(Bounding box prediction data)
= = =

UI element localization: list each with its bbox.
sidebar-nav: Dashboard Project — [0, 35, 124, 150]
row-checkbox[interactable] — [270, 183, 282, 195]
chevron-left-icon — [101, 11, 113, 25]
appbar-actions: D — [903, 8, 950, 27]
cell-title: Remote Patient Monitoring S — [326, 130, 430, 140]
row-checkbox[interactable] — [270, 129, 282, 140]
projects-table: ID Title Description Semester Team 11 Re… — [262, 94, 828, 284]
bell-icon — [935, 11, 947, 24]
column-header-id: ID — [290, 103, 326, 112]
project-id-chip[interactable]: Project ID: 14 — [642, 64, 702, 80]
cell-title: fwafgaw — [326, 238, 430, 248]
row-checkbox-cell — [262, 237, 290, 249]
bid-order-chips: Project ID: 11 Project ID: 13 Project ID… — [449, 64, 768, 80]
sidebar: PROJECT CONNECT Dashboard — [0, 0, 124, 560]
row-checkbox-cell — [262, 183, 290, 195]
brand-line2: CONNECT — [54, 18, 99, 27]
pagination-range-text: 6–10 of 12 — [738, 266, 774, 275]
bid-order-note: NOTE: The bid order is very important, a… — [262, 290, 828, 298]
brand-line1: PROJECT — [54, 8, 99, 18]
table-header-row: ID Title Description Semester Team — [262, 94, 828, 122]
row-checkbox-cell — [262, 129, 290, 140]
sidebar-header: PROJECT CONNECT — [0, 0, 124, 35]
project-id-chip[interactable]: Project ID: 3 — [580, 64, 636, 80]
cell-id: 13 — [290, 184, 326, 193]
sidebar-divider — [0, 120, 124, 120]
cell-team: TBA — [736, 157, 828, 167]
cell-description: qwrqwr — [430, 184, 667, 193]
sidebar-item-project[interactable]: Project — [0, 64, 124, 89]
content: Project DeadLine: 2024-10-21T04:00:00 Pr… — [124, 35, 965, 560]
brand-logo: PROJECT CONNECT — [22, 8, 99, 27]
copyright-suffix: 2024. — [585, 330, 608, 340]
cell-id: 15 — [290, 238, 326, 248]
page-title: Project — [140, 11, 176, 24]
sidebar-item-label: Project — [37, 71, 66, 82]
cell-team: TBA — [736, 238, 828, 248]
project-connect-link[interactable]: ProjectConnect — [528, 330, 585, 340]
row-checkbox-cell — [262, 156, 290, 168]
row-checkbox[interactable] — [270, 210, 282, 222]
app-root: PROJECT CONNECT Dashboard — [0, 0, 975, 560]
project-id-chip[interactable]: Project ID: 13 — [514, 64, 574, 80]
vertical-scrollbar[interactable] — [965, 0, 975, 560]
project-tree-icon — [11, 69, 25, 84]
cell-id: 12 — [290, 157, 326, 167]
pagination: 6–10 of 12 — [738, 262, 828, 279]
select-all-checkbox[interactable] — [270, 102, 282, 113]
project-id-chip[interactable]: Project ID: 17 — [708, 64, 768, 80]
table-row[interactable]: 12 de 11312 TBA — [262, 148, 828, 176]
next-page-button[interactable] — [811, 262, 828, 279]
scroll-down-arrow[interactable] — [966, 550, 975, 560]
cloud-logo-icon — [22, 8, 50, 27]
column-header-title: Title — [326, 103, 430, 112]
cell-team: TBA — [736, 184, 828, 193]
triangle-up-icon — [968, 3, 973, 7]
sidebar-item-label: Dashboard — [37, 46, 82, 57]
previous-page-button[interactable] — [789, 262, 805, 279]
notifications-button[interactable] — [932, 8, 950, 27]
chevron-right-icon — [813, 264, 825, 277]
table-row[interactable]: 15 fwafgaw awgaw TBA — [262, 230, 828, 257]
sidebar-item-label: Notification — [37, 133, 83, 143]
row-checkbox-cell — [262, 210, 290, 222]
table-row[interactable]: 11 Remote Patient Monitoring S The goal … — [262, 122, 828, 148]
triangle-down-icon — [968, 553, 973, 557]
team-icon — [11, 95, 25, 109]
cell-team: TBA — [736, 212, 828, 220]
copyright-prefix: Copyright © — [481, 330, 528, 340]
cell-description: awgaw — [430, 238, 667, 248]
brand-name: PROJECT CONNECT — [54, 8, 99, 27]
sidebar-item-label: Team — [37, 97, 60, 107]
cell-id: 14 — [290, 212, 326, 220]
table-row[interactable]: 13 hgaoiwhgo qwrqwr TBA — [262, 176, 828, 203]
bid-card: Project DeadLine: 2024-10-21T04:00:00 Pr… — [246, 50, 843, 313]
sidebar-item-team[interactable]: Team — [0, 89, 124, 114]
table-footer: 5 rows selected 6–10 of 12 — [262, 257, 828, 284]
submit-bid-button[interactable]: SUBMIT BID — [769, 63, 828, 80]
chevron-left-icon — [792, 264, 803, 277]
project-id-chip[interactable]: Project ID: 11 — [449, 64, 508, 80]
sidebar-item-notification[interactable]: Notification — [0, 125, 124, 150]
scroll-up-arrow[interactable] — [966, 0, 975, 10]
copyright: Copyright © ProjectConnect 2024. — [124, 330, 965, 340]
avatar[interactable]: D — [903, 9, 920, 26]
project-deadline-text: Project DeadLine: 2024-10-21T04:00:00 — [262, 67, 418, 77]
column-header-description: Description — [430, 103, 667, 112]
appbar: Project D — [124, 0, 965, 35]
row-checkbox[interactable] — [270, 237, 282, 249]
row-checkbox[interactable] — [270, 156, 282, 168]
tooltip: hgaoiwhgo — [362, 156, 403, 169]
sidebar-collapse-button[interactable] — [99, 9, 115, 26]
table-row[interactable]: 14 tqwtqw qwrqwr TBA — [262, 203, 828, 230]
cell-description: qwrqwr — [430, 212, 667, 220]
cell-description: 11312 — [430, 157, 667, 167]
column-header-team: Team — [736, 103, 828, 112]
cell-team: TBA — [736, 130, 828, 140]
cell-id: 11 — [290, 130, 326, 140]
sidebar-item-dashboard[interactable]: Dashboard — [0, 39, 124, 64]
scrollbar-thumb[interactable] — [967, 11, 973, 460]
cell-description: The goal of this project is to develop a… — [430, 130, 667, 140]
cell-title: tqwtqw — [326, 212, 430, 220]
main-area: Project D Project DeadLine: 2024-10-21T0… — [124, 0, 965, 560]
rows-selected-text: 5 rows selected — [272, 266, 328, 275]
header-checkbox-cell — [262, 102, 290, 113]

= = =

So that nothing is lost, write out each record exactly as it appears above.

UI element localization: list each with its bbox.
sidebar-nav: Dashboard Project — [0, 35, 124, 150]
row-checkbox[interactable] — [270, 183, 282, 195]
chevron-left-icon — [101, 11, 113, 25]
appbar-actions: D — [903, 8, 950, 27]
cell-title: Remote Patient Monitoring S — [326, 130, 430, 140]
row-checkbox[interactable] — [270, 129, 282, 140]
projects-table: ID Title Description Semester Team 11 Re… — [262, 94, 828, 284]
bell-icon — [935, 11, 947, 24]
column-header-id: ID — [290, 103, 326, 112]
project-id-chip[interactable]: Project ID: 14 — [642, 64, 702, 80]
cell-title: fwafgaw — [326, 238, 430, 248]
row-checkbox-cell — [262, 237, 290, 249]
bid-order-chips: Project ID: 11 Project ID: 13 Project ID… — [449, 64, 768, 80]
sidebar: PROJECT CONNECT Dashboard — [0, 0, 124, 560]
row-checkbox-cell — [262, 183, 290, 195]
brand-line2: CONNECT — [54, 18, 99, 27]
pagination-range-text: 6–10 of 12 — [738, 266, 774, 275]
bid-order-note: NOTE: The bid order is very important, a… — [262, 290, 828, 298]
brand-line1: PROJECT — [54, 8, 99, 18]
table-header-row: ID Title Description Semester Team — [262, 94, 828, 122]
row-checkbox-cell — [262, 129, 290, 140]
sidebar-header: PROJECT CONNECT — [0, 0, 124, 35]
project-id-chip[interactable]: Project ID: 3 — [580, 64, 636, 80]
cell-id: 13 — [290, 184, 326, 193]
sidebar-divider — [0, 120, 124, 120]
cell-team: TBA — [736, 157, 828, 167]
cell-description: qwrqwr — [430, 184, 667, 193]
sidebar-item-project[interactable]: Project — [0, 64, 124, 89]
content: Project DeadLine: 2024-10-21T04:00:00 Pr… — [124, 35, 965, 560]
brand-logo: PROJECT CONNECT — [22, 8, 99, 27]
copyright-suffix: 2024. — [585, 330, 608, 340]
cell-id: 15 — [290, 238, 326, 248]
page-title: Project — [140, 11, 176, 24]
sidebar-item-label: Project — [37, 71, 66, 82]
cell-team: TBA — [736, 238, 828, 248]
project-connect-link[interactable]: ProjectConnect — [528, 330, 585, 340]
row-checkbox-cell — [262, 156, 290, 168]
row-checkbox[interactable] — [270, 210, 282, 222]
app-root: PROJECT CONNECT Dashboard — [0, 0, 975, 560]
project-id-chip[interactable]: Project ID: 13 — [514, 64, 574, 80]
vertical-scrollbar[interactable] — [965, 0, 975, 560]
project-tree-icon — [11, 69, 25, 84]
cell-id: 12 — [290, 157, 326, 167]
pagination: 6–10 of 12 — [738, 262, 828, 279]
select-all-checkbox[interactable] — [270, 102, 282, 113]
project-id-chip[interactable]: Project ID: 17 — [708, 64, 768, 80]
table-row[interactable]: 12 de 11312 TBA — [262, 148, 828, 176]
next-page-button[interactable] — [811, 262, 828, 279]
scroll-down-arrow[interactable] — [966, 550, 975, 560]
cloud-logo-icon — [22, 8, 50, 27]
column-header-title: Title — [326, 103, 430, 112]
cell-team: TBA — [736, 184, 828, 193]
triangle-up-icon — [968, 3, 973, 7]
sidebar-item-label: Dashboard — [37, 46, 82, 57]
previous-page-button[interactable] — [789, 262, 805, 279]
notifications-button[interactable] — [932, 8, 950, 27]
chevron-right-icon — [813, 264, 825, 277]
table-row[interactable]: 15 fwafgaw awgaw TBA — [262, 230, 828, 257]
sidebar-item-label: Notification — [37, 133, 83, 143]
row-checkbox-cell — [262, 210, 290, 222]
table-row[interactable]: 11 Remote Patient Monitoring S The goal … — [262, 122, 828, 148]
triangle-down-icon — [968, 553, 973, 557]
team-icon — [11, 95, 25, 109]
cell-team: TBA — [736, 212, 828, 220]
copyright-prefix: Copyright © — [481, 330, 528, 340]
cell-description: awgaw — [430, 238, 667, 248]
brand-name: PROJECT CONNECT — [54, 8, 99, 27]
sidebar-item-label: Team — [37, 97, 60, 107]
cell-id: 14 — [290, 212, 326, 220]
table-row[interactable]: 13 hgaoiwhgo qwrqwr TBA — [262, 176, 828, 203]
bid-card: Project DeadLine: 2024-10-21T04:00:00 Pr… — [246, 50, 843, 313]
sidebar-item-team[interactable]: Team — [0, 89, 124, 114]
table-footer: 5 rows selected 6–10 of 12 — [262, 257, 828, 284]
submit-bid-button[interactable]: SUBMIT BID — [769, 63, 828, 80]
chevron-left-icon — [792, 264, 803, 277]
project-id-chip[interactable]: Project ID: 11 — [449, 64, 508, 80]
sidebar-item-notification[interactable]: Notification — [0, 125, 124, 150]
scroll-up-arrow[interactable] — [966, 0, 975, 10]
copyright: Copyright © ProjectConnect 2024. — [124, 330, 965, 340]
avatar[interactable]: D — [903, 9, 920, 26]
project-deadline-text: Project DeadLine: 2024-10-21T04:00:00 — [262, 67, 418, 77]
column-header-description: Description — [430, 103, 667, 112]
appbar: Project D — [124, 0, 965, 35]
row-checkbox[interactable] — [270, 237, 282, 249]
row-checkbox[interactable] — [270, 156, 282, 168]
tooltip: hgaoiwhgo — [362, 156, 403, 169]
sidebar-collapse-button[interactable] — [99, 9, 115, 26]
table-row[interactable]: 14 tqwtqw qwrqwr TBA — [262, 203, 828, 230]
cell-description: qwrqwr — [430, 212, 667, 220]
cell-description: 11312 — [430, 157, 667, 167]
column-header-team: Team — [736, 103, 828, 112]
cell-team: TBA — [736, 130, 828, 140]
cell-id: 11 — [290, 130, 326, 140]
sidebar-item-dashboard[interactable]: Dashboard — [0, 39, 124, 64]
scrollbar-thumb[interactable] — [967, 11, 973, 460]
cell-description: The goal of this project is to develop a… — [430, 130, 667, 140]
cell-title: tqwtqw — [326, 212, 430, 220]
main-area: Project D Project DeadLine: 2024-10-21T0… — [124, 0, 965, 560]
rows-selected-text: 5 rows selected — [272, 266, 328, 275]
header-checkbox-cell — [262, 102, 290, 113]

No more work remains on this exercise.